**Exercise**
Check each line of the data for "from", and copy the ones that have it.
━━━━━━━━
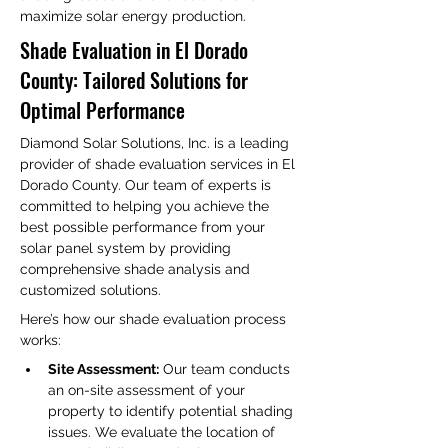
maximize solar energy production.
Shade Evaluation in El Dorado 
County: Tailored Solutions for 
Optimal Performance
Diamond Solar Solutions, Inc. is a leading 
provider of shade evaluation services in El 
Dorado County. Our team of experts is 
committed to helping you achieve the 
best possible performance from your 
solar panel system by providing 
comprehensive shade analysis and 
customized solutions.
Here’s how our shade evaluation process 
works:
Site Assessment:
 Our team conducts 
an on-site assessment of your 
property to identify potential shading 
issues. We evaluate the location of 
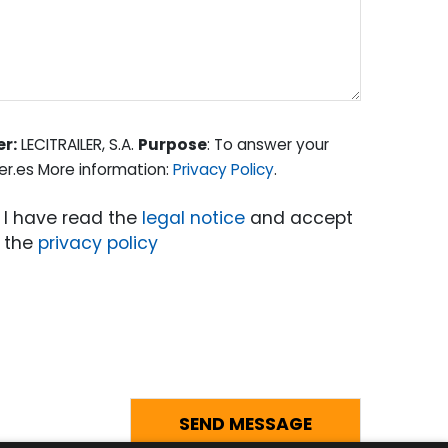
er:
LECITRAILER, S.A.
Purpose
: To answer your
er.es More information:
Privacy Policy
.
I have read the
legal notice
and accept
the
privacy policy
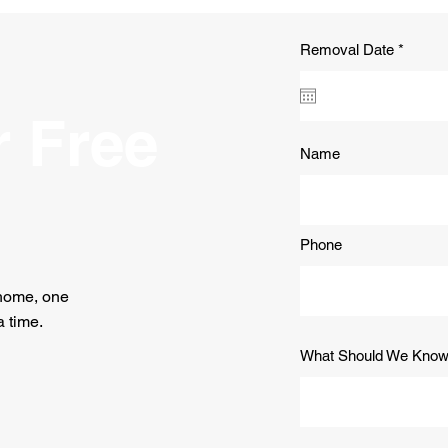
Payson, Arizona
Lan
Pays
You 
r
Removal Date
*
e
q
u
i
r Free
r
e
Name
d
Phone
 home, one
 time.
What Should We Kno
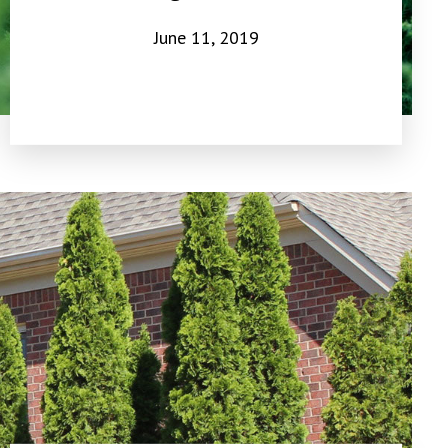
June 11, 2019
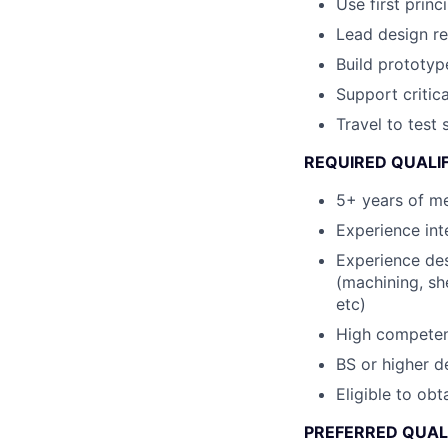
Use first princ
Lead design re
Build prototype
Support criti
Travel to test 
REQUIRED QUALIF
5+ years of m
Experience int
Experience de
(machining, sh
etc)
High competence
BS or higher d
Eligible to obt
PREFERRED QUAL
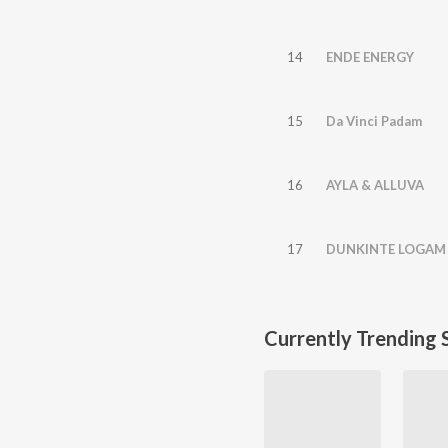
14
ENDE ENERGY
15
Da Vinci Padam
16
AYLA & ALLUVA
17
DUNKINTE LOGAM
Currently Trending 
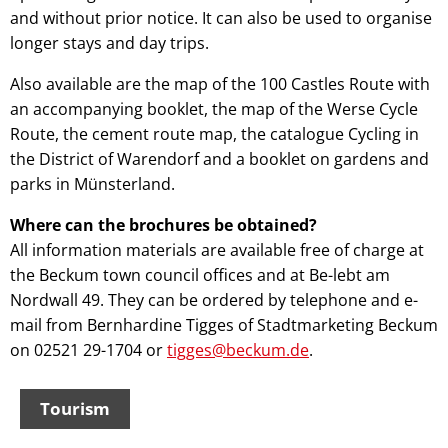
and without prior notice. It can also be used to organise
longer stays and day trips.
Also available are the map of the 100 Castles Route with
an accompanying booklet, the map of the Werse Cycle
Route, the cement route map, the catalogue Cycling in
the District of Warendorf and a booklet on gardens and
parks in Münsterland.
Where can the brochures be obtained?
All information materials are available free of charge at
the Beckum town council offices and at Be-lebt am
Nordwall 49. They can be ordered by telephone and e-
mail from Bernhardine Tigges of Stadtmarketing Beckum
on 02521 29-1704 or
tigges@beckum.de
.
Tourism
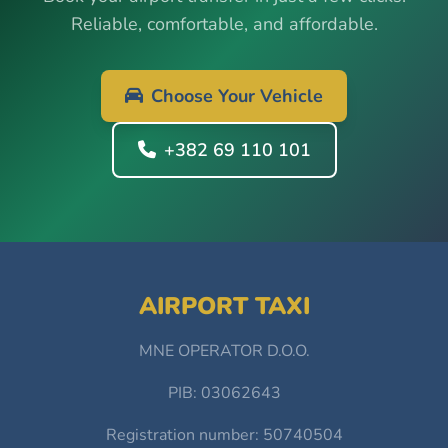
Reliable, comfortable, and affordable.
Choose Your Vehicle
+382 69 110 101
AIRPORT TAXI
MNE OPERATOR D.O.O.
PIB: 03062643
Registration number: 50740504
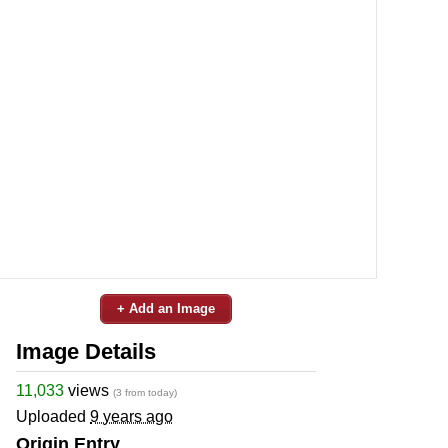
+ Add an Image
Image Details
11,033
views
(3 from today)
Uploaded
9 years ago
Origin Entry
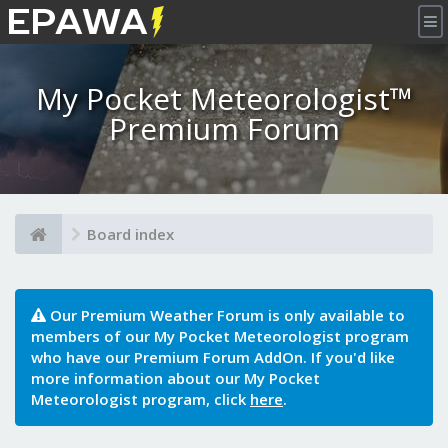
×
My Pocket Meteorologist™
Premium Forum
Board index
Our Premium Weather Forum is only available to
members of our My Pocket Meteorologist program
who have our Premium Forum AddOn. If you'd like
more information about our My Pocket
Meteorologist program, click
here
.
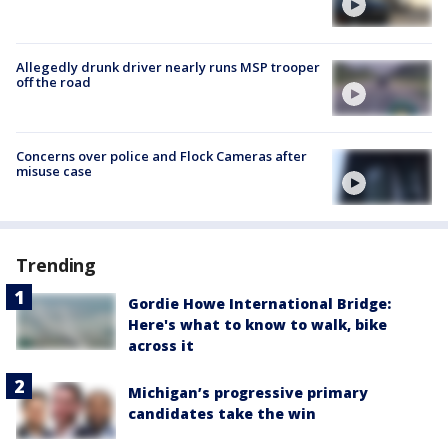
Allegedly drunk driver nearly runs MSP trooper
off the road
Concerns over police and Flock Cameras after
misuse case
Trending
Gordie Howe International Bridge:
Here's what to know to walk, bike
across it
Michigan’s progressive primary
candidates take the win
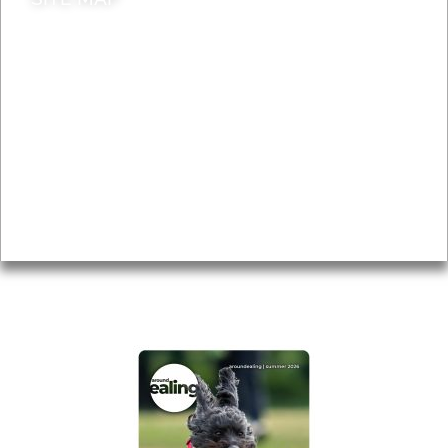
News & Features
Leader’s Notes
Local history
Magazine
Topics
About
Accessibility
Advertising
Privacy
AROUND EALING ISSUE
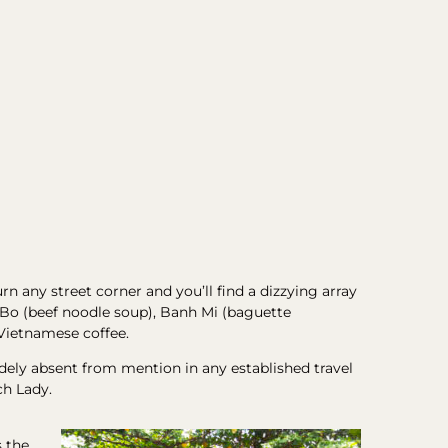
rn any street corner and you’ll find a dizzying array
ho Bo (beef noodle soup), Banh Mi (baguette
 Vietnamese coffee.
widely absent from mention in any established travel
ch Lady.
s the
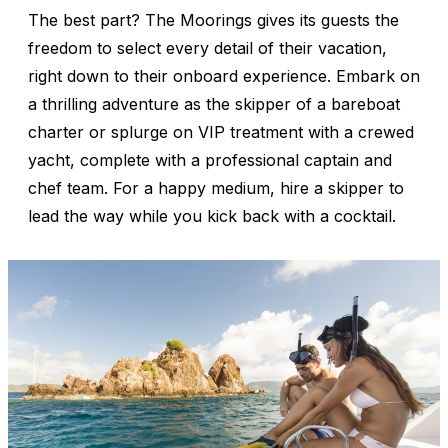
The best part? The Moorings gives its guests the
freedom to select every detail of their vacation,
right down to their onboard experience. Embark on
a thrilling adventure as the skipper of a bareboat
charter or splurge on VIP treatment with a crewed
yacht, complete with a professional captain and
chef team. For a happy medium, hire a skipper to
lead the way while you kick back with a cocktail.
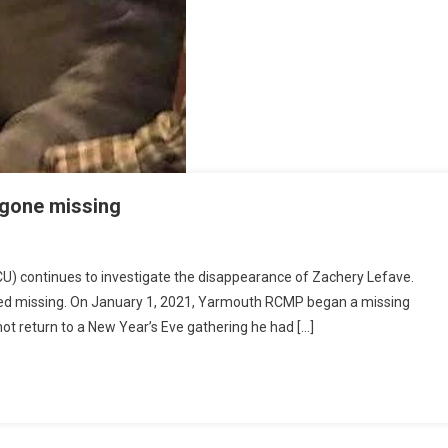
 gone missing
 continues to investigate the disappearance of Zachery Lefave.
rted missing. On January 1, 2021, Yarmouth RCMP began a missing
not return to a New Year’s Eve gathering he had […]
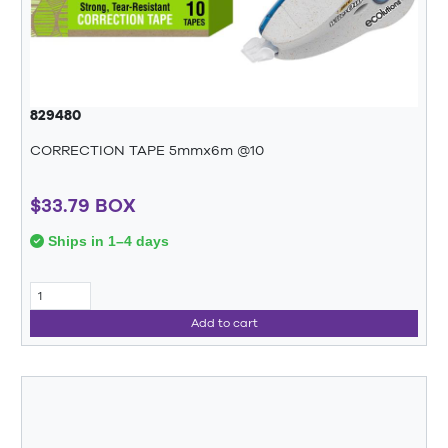
829480
CORRECTION TAPE 5mmx6m @10
$33.79 BOX
Ships in 1–4 days
Add to cart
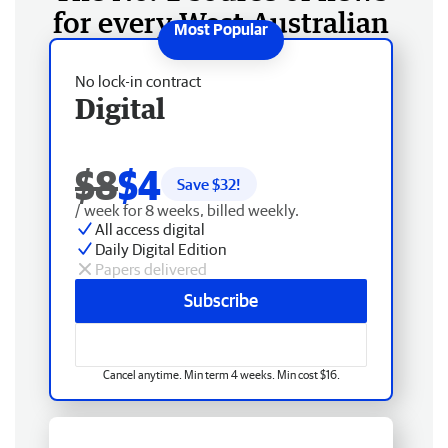
for every West Australian
No lock-in contract
Digital
$8
$4
Save $
32
!
/ week for 8 weeks, billed weekly.
All access digital
Daily Digital Edition
Papers delivered
Subscribe
Cancel anytime. Min term 4 weeks. Min cost $16.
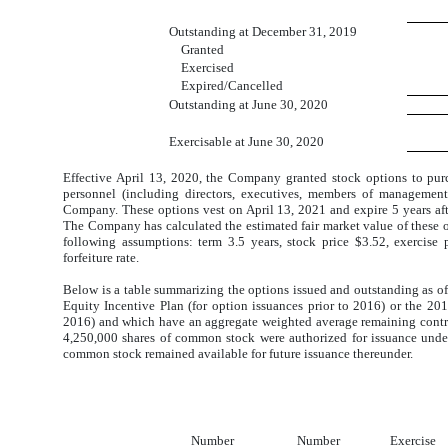
Outstanding at December 31, 2019
Granted
Exercised
Expired/Cancelled
Outstanding at June 30, 2020
Exercisable at June 30, 2020
Effective April 13, 2020, the Company granted stock options to p
personnel (including directors, executives, members of managemen
Company. These options vest on April 13, 2021 and expire 5 years after
The Company has calculated the estimated fair market value of these 
following assumptions: term 3.5 years, stock price $3.52, exercise 
forfeiture rate.
Below is a table summarizing the options issued and outstanding as of
Equity Incentive Plan (for option issuances prior to 2016) or the 2
2016)
and
which have an aggregate weighted average remaining contrac
4,250,000 shares of common stock were authorized for issuance
unde
common stock remained
available for future issuance
thereunder.
Number
Number
Exercise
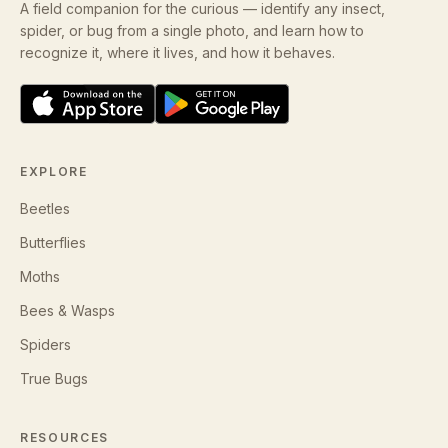
A field companion for the curious — identify any insect,
spider, or bug from a single photo, and learn how to
recognize it, where it lives, and how it behaves.
EXPLORE
Beetles
Butterflies
Moths
Bees & Wasps
Spiders
True Bugs
RESOURCES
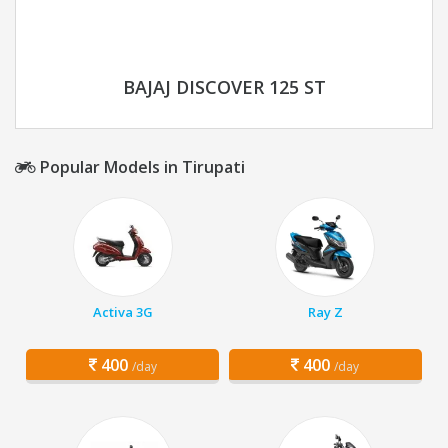
BAJAJ DISCOVER 125 ST
Popular Models in Tirupati
Activa 3G
Ray Z
400
400
/day
/day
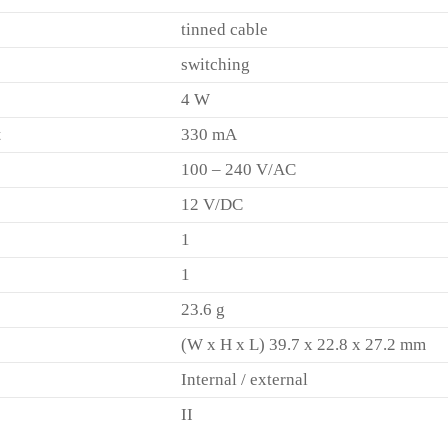
tinned cable
switching
4 W
t
330 mA
100 – 240 V/AC
12 V/DC
1
1
23.6 g
(W x H x L) 39.7 x 22.8 x 27.2 mm
Internal / external
II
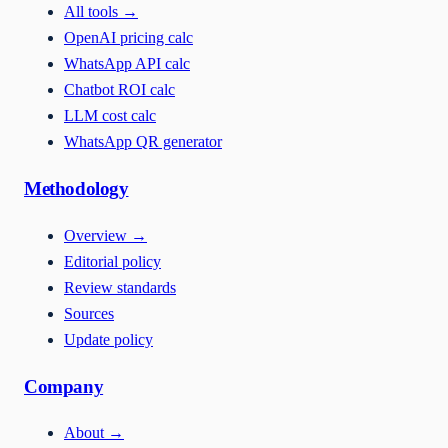
All tools
→
OpenAI pricing calc
WhatsApp API calc
Chatbot ROI calc
LLM cost calc
WhatsApp QR generator
Methodology
Overview
→
Editorial policy
Review standards
Sources
Update policy
Company
About
→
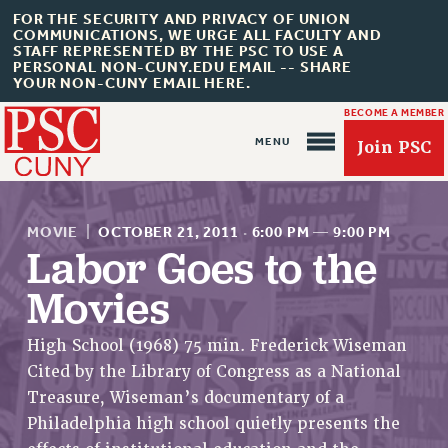
FOR THE SECURITY AND PRIVACY OF UNION
COMMUNICATIONS, WE URGE ALL FACULTY AND
STAFF REPRESENTED BY THE PSC TO USE A
PERSONAL NON-CUNY.EDU EMAIL -- SHARE
YOUR NON-CUNY EMAIL HERE.
BECOME A MEMBER
Join PSC
MOVIE
|
OCTOBER 21, 2011
·
6:00 PM
—
9:00 PM
Labor Goes to the
Movies
About Us
High School (1968) 75 min. Frederick Wiseman
ABOUT US
Cited by the Library of Congress as a National
JOIN PSC
Treasure, Wiseman’s documentary of a
JOIN OR RECOMMIT ONLINE
Philadelphia high school quietly presents the
JOIN PSC RF FIELD UNITS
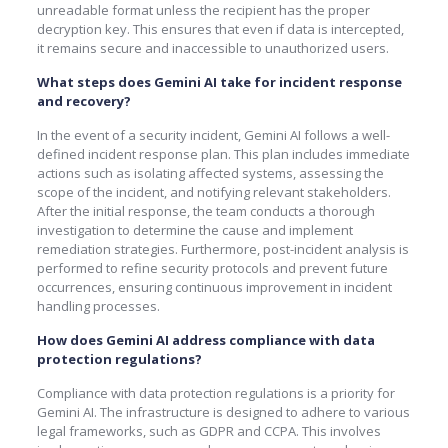
unreadable format unless the recipient has the proper
decryption key. This ensures that even if data is intercepted,
it remains secure and inaccessible to unauthorized users.
What steps does Gemini AI take for incident response
and recovery?
In the event of a security incident, Gemini AI follows a well-
defined incident response plan. This plan includes immediate
actions such as isolating affected systems, assessing the
scope of the incident, and notifying relevant stakeholders.
After the initial response, the team conducts a thorough
investigation to determine the cause and implement
remediation strategies. Furthermore, post-incident analysis is
performed to refine security protocols and prevent future
occurrences, ensuring continuous improvement in incident
handling processes.
How does Gemini AI address compliance with data
protection regulations?
Compliance with data protection regulations is a priority for
Gemini AI. The infrastructure is designed to adhere to various
legal frameworks, such as GDPR and CCPA. This involves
━━━━━━━━
**Your solution**
best possible performance from your 
mail from Bernhardine Tigges of Stadtmarketing Beckum
(3 from today)
widely absent from mention in any established travel
spider, or bug from a single photo, and learn how to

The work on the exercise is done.